ECLI:NL:RBNHO:2022:6952
Rechtbank Noord-Holland
- Verstek
- Rechtspraak.nl
Schending van precontractuele informatieplichten bij koop op afstand met sanctie van 25% korting op de hoofdsom
In deze zaak heeft de kantonrechter van de Rechtbank Noord-Holland op 28 juli 2022 uitspraak gedaan in een civiele procedure tussen de vennootschap Coeo Securitisation Limited, gevestigd te Dublin, en een gedaagde partij die niet is verschenen. De eisende partij had een vordering ingesteld met betrekking tot de schending van de precontractuele informatieplichten bij een koop op afstand. De kantonrechter heeft in een tussenvonnis van 7 april 2022 de eisende partij in de gelegenheid gesteld om haar vordering nader toe te lichten, wat heeft geleid tot een akte op 12 mei 2022.
De kantonrechter heeft vastgesteld dat de eisende partij niet heeft voldaan aan de contractuele informatieplicht zoals vastgelegd in artikel 6:230v lid 7 BW. De eisende partij had een bestelbevestiging moeten overleggen die aan de eisen van dat artikel voldeed, maar het overgelegde bewijs was onvoldoende. De kantonrechter heeft daarom besloten om een sanctie toe te passen, waarbij de overeenkomst gedeeltelijk werd vernietigd voor 25% van de verschuldigde hoofdsom. Dit besluit is in lijn met de jurisprudentie van het Hof van Justitie van de Europese Unie en de Hoge Raad.

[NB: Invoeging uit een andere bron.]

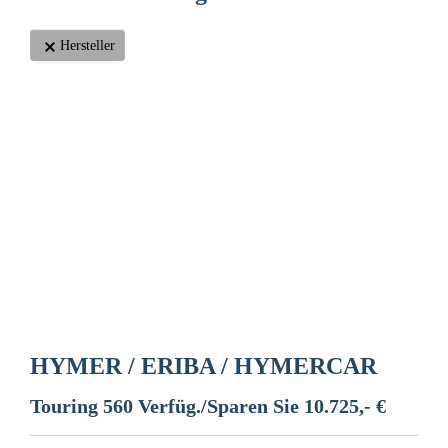
Hersteller
HYMER / ERIBA / HYMERCAR
Touring 560 Verfüg./Sparen Sie 10.725,- €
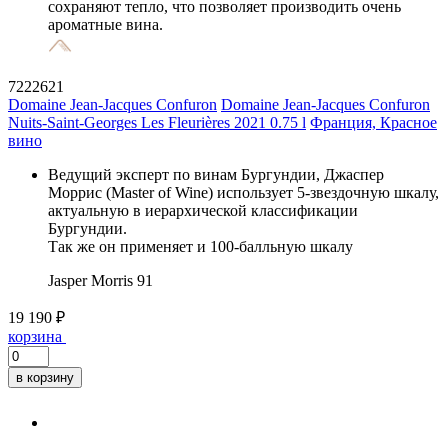
сохраняют тепло, что позволяет производить очень
ароматные вина.
7222621
Domaine Jean-Jacques Confuron
Domaine Jean-Jacques Confuron
Nuits-Saint-Georges Les Fleurières 2021 0.75 l
Франция, Красное
вино
Ведущий эксперт по винам Бургундии, Джаспер
Моррис (Master of Wine) использует 5-звездочную шкалу,
актуальную в иерархической классификации
Бургундии.
Так же он применяет и 100-балльную шкалу
Jasper Morris
91
19 190 ₽
корзина
в корзину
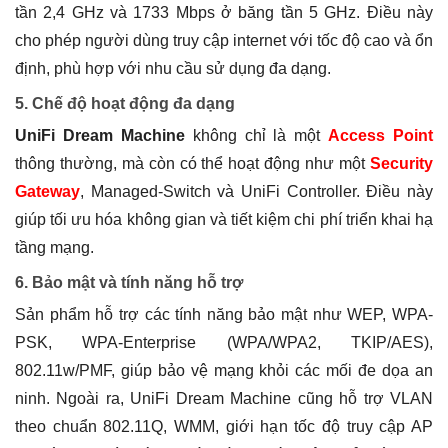
tần 2,4 GHz và 1733 Mbps ở băng tần 5 GHz. Điều này
cho phép người dùng truy cập internet với tốc độ cao và ổn
định, phù hợp với nhu cầu sử dụng đa dạng.
5. Chế độ hoạt động đa dạng
UniFi Dream Machine
không chỉ là một
Access Point
thông thường, mà còn có thể hoạt động như một
Security
Gateway
, Managed-Switch và UniFi Controller. Điều này
giúp tối ưu hóa không gian và tiết kiệm chi phí triển khai hạ
tầng mạng.
6. Bảo mật và tính năng hỗ trợ
Sản phẩm hỗ trợ các tính năng bảo mật như WEP, WPA-
PSK, WPA-Enterprise (WPA/WPA2, TKIP/AES),
802.11w/PMF, giúp bảo vệ mạng khỏi các mối đe dọa an
ninh. Ngoài ra, UniFi Dream Machine cũng hỗ trợ VLAN
theo chuẩn 802.11Q, WMM, giới hạn tốc độ truy cập AP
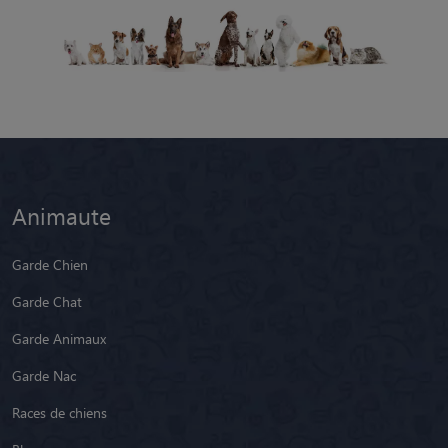
Animaute
Garde Chien
Garde Chat
Garde Animaux
Garde Nac
Races de chiens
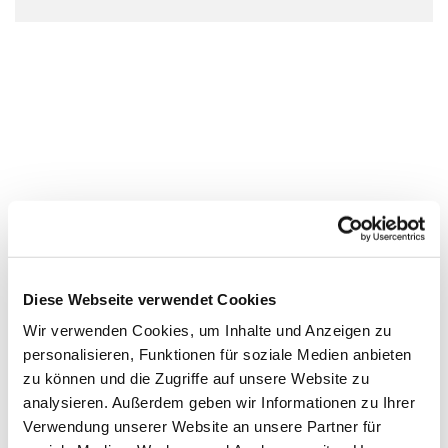
Diese Webseite verwendet Cookies
Wir verwenden Cookies, um Inhalte und Anzeigen zu
personalisieren, Funktionen für soziale Medien anbieten
zu können und die Zugriffe auf unsere Website zu
analysieren. Außerdem geben wir Informationen zu Ihrer
Verwendung unserer Website an unsere Partner für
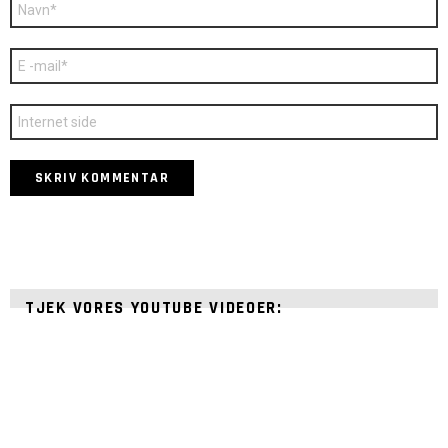
Navn
*
E-
mail
*
Websted
TJEK VORES YOUTUBE VIDEOER:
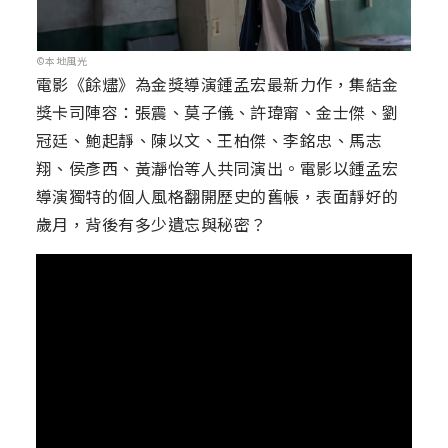
©本地風光
電影《餘燼》為金獎導演鍾孟宏最新力作，集結金
獎卡司陣容：張震、莫子儀、許瑋甯、金士傑、劉
冠廷、鮑起靜、陳以文、王柏傑、李銘忠、馬志
翔、侯彥西、黃瀞怡等人共同演出。電影以鍾孟宏
導演獨特的個人風格翻開歷史的舊帳，表面靜好的
歲月，背後有多少遺忘與秘密？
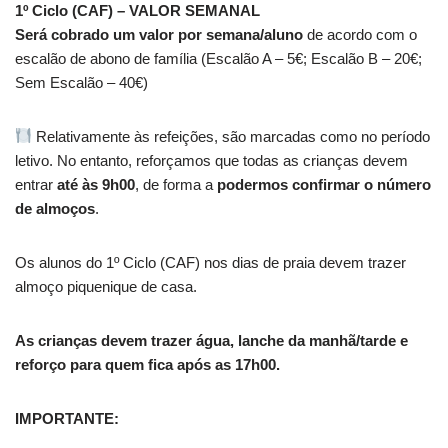
1º Ciclo (CAF) – VALOR SEMANAL
Será cobrado um valor por semana/aluno
de acordo com o
escalão de abono de família (Escalão A – 5€; Escalão B – 20€;
Sem Escalão – 40€)
Relativamente às refeições, são marcadas como no período
letivo. No entanto, reforçamos que todas as crianças devem
entrar
até às 9h00
, de forma a
podermos confirmar o número
de almoços
.
Os alunos do 1º Ciclo (CAF) nos dias de praia devem trazer
almoço piquenique de casa.
As crianças devem trazer água, lanche da manhã/tarde e
reforço para quem fica após as 17h00.
IMPORTANTE:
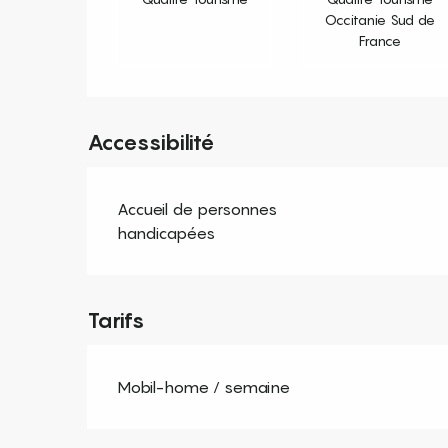
Occitanie Sud de
France
Accessibilité
Accueil de personnes
handicapées
Tarifs
Mobil-home / semaine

De kantonrechter heeft de gedaagde partij veroordeeld tot betaling van € 80,93, te vermeerderen met wettelijke rente, en heeft de gevorderde buitengerechtelijke incassokosten afgewezen. Tevens is de eisende partij erop gewezen dat haar onderbouwing van de (pre)contractuele informatieplichten niet voldoende was. De uitspraak benadrukt het belang van een duidelijke en onderbouwde presentatie van bewijsstukken in civiele procedures.